**Task description**
Which lines below include "preview"? Copy them all.

**Data supplied**
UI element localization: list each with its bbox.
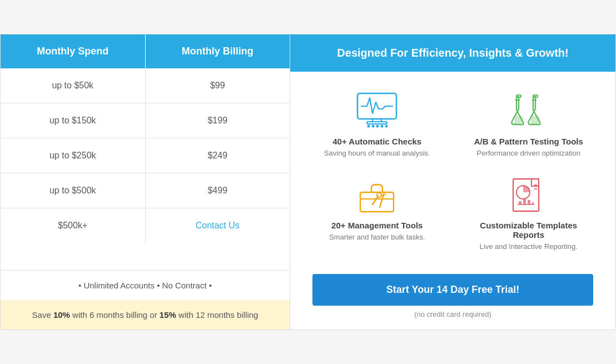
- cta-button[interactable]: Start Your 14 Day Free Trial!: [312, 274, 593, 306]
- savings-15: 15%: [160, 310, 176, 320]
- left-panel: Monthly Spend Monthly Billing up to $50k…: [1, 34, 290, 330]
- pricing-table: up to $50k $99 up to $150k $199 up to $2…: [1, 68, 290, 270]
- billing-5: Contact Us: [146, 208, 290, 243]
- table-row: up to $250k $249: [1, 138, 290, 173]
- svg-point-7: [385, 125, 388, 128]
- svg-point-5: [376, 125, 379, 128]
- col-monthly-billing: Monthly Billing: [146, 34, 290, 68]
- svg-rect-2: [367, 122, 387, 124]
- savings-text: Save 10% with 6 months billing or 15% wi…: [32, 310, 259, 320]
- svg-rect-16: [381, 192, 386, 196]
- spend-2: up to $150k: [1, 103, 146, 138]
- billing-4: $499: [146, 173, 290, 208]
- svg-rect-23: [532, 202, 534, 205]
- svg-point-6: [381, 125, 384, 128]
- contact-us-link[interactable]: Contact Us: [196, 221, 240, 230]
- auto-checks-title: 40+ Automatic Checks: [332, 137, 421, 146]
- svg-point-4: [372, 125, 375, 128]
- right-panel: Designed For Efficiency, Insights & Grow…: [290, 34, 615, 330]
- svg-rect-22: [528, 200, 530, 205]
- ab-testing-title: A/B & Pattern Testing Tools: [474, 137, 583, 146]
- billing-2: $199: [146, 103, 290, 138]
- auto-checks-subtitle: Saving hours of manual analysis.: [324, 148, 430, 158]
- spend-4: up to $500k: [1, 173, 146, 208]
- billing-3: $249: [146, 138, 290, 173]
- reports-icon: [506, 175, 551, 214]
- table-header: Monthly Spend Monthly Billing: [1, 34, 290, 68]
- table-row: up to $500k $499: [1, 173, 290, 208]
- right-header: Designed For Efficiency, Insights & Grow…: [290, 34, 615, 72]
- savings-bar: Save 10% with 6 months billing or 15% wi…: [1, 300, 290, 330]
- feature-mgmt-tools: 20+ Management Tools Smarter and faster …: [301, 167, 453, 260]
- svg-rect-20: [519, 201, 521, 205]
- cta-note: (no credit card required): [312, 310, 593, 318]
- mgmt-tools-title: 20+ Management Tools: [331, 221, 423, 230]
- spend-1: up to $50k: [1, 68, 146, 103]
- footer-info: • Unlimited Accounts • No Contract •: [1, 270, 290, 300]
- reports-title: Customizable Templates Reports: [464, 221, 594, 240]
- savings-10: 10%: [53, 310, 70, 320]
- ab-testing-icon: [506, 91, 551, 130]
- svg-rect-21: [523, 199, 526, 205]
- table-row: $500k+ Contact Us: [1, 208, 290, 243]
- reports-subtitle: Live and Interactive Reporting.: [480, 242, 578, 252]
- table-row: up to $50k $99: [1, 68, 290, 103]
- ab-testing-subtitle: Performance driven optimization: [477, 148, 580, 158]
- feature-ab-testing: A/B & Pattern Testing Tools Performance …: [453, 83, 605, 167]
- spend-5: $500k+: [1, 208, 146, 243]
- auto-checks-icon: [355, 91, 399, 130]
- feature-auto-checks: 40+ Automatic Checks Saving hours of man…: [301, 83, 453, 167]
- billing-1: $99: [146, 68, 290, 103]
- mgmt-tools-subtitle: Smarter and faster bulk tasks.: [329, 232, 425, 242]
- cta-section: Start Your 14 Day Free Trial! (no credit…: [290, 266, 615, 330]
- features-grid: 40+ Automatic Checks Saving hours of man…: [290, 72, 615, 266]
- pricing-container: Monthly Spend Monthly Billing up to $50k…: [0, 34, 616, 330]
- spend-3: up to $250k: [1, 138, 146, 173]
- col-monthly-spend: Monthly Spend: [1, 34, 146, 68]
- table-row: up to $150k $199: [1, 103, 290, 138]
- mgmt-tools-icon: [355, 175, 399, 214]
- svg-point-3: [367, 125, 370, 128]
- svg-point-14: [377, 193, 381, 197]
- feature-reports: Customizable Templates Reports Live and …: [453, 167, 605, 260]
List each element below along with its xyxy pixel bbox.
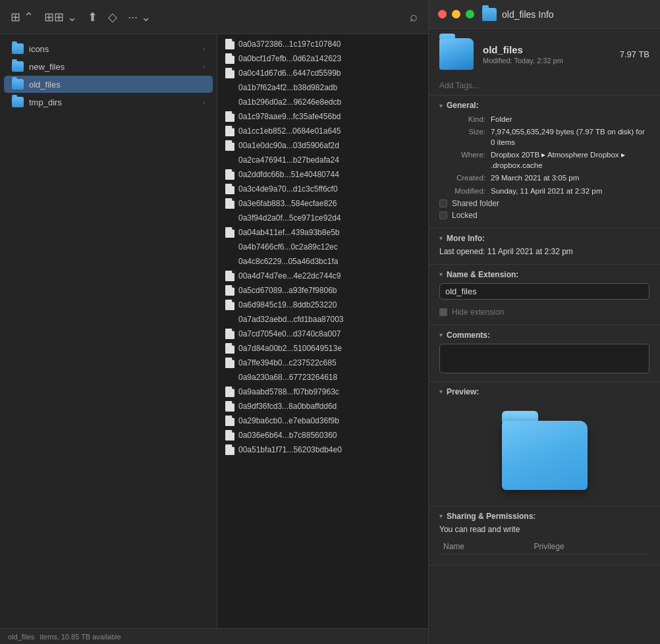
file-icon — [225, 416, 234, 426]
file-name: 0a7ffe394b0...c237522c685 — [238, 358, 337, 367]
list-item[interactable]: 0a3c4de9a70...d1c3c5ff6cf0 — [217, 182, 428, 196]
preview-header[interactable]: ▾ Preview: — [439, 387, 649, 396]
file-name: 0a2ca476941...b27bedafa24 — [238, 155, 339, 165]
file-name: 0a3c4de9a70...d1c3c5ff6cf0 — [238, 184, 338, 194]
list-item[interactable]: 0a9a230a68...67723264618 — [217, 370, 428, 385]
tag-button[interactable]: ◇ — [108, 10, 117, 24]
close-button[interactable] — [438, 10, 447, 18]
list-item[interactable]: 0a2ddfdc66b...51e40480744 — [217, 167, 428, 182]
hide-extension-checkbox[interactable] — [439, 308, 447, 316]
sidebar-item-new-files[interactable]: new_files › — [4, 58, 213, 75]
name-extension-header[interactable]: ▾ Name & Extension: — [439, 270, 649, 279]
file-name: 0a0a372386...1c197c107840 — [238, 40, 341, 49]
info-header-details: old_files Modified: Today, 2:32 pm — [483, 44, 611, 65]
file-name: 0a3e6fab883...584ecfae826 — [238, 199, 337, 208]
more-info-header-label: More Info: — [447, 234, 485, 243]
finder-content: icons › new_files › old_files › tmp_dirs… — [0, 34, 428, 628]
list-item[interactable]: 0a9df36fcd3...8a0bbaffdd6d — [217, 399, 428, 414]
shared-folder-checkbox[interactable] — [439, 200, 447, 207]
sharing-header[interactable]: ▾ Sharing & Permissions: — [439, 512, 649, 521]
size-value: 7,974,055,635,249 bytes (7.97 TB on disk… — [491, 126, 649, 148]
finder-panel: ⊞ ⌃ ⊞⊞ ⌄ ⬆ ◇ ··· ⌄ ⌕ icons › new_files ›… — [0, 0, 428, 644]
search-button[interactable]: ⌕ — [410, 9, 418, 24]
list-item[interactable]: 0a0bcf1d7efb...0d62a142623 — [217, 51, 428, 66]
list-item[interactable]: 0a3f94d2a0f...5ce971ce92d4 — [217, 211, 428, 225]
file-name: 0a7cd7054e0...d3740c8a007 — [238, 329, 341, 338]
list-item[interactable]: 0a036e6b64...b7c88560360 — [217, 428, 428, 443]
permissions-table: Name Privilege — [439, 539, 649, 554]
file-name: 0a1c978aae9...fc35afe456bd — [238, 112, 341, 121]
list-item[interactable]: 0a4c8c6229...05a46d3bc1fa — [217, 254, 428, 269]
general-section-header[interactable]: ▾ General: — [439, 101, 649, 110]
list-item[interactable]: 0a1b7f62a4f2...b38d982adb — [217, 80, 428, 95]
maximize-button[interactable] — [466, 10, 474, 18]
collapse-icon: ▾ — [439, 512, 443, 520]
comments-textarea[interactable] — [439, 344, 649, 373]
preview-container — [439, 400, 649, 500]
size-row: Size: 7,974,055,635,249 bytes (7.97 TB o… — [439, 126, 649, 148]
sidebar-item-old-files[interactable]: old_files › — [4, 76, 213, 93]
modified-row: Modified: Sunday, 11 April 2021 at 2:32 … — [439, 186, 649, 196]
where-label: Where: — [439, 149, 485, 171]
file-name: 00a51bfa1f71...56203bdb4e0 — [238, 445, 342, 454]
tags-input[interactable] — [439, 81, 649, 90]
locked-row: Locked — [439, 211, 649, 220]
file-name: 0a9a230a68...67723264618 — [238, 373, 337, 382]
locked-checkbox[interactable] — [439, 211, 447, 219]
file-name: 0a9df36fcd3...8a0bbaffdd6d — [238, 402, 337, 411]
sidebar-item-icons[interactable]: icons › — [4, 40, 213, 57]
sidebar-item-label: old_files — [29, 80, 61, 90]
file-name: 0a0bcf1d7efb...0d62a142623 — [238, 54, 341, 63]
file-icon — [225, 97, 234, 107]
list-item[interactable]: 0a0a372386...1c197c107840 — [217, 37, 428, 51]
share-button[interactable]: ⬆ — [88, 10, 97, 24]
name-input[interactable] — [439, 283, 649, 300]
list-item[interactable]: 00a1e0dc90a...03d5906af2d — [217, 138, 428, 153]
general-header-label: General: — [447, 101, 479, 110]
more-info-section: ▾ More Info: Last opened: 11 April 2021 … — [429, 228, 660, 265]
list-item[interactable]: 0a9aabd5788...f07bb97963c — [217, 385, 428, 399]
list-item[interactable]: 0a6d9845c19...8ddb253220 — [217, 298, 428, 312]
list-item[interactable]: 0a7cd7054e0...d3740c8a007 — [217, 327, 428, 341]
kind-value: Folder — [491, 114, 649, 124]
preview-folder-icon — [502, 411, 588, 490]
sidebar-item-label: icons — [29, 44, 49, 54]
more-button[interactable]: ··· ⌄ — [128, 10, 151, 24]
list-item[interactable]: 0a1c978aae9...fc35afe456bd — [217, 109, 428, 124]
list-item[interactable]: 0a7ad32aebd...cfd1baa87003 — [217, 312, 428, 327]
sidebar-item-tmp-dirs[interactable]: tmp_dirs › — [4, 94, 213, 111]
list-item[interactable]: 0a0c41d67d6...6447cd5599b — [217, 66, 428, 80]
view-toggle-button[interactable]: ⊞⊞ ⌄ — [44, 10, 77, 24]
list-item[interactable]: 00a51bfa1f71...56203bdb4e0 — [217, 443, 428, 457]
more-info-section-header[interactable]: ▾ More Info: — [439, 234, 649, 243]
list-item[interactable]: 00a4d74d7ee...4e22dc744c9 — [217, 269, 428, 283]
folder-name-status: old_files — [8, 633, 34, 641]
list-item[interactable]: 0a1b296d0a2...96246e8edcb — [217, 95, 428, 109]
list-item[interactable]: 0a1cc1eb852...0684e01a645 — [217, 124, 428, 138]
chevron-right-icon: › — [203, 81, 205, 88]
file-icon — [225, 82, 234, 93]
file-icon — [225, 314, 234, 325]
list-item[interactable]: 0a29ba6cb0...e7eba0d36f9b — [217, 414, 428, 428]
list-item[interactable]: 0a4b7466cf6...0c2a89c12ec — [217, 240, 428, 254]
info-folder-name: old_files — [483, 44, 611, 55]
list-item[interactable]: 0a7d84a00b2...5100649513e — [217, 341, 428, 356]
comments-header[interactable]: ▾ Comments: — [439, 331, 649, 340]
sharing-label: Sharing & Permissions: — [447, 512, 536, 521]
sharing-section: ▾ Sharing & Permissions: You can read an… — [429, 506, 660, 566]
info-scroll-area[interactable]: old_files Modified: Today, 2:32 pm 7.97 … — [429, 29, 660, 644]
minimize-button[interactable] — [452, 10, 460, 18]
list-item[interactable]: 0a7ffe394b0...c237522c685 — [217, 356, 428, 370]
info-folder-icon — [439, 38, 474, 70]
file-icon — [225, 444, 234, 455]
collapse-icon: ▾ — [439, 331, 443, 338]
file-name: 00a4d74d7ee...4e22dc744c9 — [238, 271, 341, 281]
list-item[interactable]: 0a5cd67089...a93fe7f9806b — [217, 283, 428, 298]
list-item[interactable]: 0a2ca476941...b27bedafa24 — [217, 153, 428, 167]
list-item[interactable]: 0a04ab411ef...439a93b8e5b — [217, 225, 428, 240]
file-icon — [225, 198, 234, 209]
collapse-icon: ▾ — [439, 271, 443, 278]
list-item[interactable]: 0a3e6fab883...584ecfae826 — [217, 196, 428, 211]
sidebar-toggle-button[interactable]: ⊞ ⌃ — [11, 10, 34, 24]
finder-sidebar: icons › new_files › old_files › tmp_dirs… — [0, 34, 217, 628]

* * *

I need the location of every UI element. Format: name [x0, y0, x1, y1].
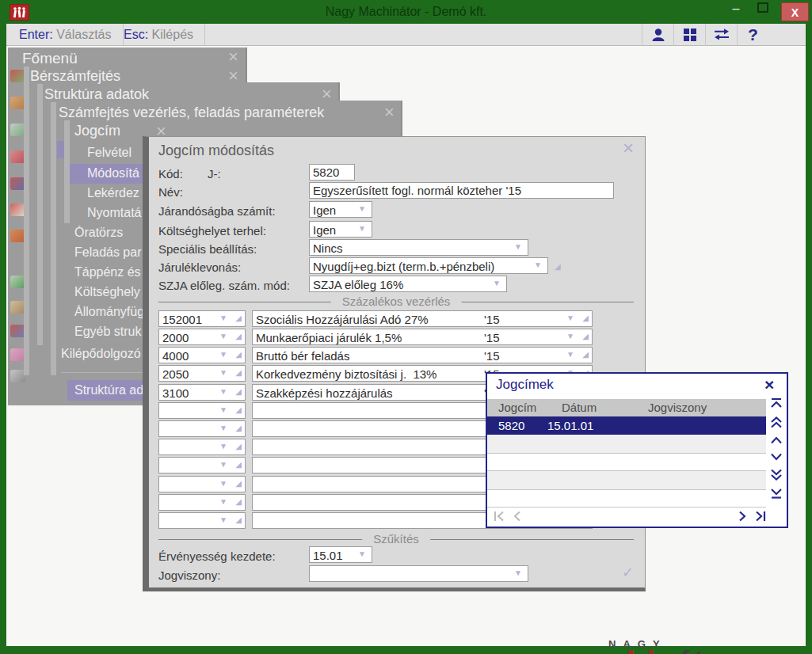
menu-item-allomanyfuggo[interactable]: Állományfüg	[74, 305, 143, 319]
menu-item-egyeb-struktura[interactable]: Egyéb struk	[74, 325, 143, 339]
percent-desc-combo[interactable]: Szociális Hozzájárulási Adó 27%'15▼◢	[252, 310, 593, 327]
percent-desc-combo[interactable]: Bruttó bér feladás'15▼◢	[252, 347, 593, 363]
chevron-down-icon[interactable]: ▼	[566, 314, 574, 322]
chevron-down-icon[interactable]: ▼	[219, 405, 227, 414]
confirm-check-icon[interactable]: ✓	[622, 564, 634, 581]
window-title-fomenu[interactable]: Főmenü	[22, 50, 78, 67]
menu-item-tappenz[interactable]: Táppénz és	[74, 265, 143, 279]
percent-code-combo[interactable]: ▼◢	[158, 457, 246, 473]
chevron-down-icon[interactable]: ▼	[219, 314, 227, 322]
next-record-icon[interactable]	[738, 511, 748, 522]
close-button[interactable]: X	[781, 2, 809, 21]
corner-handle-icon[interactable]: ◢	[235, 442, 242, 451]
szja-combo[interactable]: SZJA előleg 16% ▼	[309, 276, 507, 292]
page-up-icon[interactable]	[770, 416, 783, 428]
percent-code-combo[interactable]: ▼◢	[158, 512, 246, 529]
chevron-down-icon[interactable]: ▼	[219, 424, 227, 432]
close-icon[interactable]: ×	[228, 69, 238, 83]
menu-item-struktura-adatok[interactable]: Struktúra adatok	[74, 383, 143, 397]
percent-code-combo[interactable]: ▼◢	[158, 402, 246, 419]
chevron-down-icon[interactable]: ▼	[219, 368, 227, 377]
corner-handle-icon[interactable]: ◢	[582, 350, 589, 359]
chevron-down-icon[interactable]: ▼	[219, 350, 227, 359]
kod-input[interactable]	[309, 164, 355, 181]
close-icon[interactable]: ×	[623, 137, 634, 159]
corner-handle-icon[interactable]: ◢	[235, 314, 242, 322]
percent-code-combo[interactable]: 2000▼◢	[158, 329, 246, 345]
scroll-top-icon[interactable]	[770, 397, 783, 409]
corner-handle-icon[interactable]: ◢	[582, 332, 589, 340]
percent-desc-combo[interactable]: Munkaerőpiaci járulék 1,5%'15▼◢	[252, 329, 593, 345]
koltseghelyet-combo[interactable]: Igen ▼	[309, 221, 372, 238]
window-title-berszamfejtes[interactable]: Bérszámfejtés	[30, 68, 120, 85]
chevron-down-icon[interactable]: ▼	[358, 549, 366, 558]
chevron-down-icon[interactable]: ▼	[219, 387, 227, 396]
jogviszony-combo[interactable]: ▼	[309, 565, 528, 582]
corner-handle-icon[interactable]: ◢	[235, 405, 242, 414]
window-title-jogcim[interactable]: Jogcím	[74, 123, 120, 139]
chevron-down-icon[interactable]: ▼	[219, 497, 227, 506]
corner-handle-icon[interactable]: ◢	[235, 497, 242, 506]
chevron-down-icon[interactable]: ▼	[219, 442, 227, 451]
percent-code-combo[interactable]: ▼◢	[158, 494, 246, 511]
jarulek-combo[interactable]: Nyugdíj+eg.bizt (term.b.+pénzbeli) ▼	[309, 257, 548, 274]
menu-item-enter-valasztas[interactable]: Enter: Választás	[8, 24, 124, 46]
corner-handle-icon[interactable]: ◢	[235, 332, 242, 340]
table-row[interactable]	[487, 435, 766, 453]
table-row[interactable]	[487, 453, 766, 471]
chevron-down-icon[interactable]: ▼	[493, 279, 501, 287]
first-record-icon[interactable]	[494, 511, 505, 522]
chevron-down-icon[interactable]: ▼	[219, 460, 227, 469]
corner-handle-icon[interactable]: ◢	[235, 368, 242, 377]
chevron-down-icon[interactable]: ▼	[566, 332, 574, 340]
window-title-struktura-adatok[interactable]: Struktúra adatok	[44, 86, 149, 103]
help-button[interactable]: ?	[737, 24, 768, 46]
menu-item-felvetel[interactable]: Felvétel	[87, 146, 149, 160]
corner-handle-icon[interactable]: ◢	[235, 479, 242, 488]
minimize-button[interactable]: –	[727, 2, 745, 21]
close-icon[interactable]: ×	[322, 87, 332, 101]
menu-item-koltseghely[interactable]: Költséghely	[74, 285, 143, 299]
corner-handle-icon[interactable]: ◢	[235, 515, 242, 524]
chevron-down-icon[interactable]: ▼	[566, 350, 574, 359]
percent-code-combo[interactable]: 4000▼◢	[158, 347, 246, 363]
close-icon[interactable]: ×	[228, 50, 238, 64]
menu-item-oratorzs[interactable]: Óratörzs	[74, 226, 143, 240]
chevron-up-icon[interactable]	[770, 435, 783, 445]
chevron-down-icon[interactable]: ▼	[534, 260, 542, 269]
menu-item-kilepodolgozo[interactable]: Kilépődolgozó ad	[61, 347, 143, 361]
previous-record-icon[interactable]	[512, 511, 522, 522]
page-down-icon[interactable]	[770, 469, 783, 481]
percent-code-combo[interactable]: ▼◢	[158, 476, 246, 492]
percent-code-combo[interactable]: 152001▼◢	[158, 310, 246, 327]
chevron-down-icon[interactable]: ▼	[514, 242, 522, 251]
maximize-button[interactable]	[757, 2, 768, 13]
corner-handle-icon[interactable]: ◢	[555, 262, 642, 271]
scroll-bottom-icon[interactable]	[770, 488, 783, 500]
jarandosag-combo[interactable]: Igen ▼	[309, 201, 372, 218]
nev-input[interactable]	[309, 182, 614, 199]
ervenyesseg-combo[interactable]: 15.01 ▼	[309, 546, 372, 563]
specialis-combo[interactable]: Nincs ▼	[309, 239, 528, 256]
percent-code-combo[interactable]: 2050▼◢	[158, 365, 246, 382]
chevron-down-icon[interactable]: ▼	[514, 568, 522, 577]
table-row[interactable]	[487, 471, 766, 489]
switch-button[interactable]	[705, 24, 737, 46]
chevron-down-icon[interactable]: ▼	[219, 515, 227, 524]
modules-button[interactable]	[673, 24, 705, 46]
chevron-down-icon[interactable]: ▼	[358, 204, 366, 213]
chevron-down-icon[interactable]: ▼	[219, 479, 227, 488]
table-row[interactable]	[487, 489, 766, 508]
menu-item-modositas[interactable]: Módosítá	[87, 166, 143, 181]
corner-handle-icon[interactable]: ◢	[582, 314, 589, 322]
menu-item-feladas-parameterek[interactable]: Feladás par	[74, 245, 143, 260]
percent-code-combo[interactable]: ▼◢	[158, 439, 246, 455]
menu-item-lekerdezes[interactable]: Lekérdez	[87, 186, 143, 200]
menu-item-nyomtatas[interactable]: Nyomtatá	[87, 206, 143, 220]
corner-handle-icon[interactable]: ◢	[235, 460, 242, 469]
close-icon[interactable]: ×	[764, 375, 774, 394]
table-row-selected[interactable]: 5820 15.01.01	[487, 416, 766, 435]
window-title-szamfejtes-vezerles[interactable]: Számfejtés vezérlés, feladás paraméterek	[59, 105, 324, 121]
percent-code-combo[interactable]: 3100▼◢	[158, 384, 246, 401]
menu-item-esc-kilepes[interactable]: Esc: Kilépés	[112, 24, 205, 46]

**Solution to the problem**
preview-header[interactable]: ▾ Preview: — [439, 387, 649, 396]
preview-container — [439, 400, 649, 500]
preview-folder-icon — [502, 411, 588, 490]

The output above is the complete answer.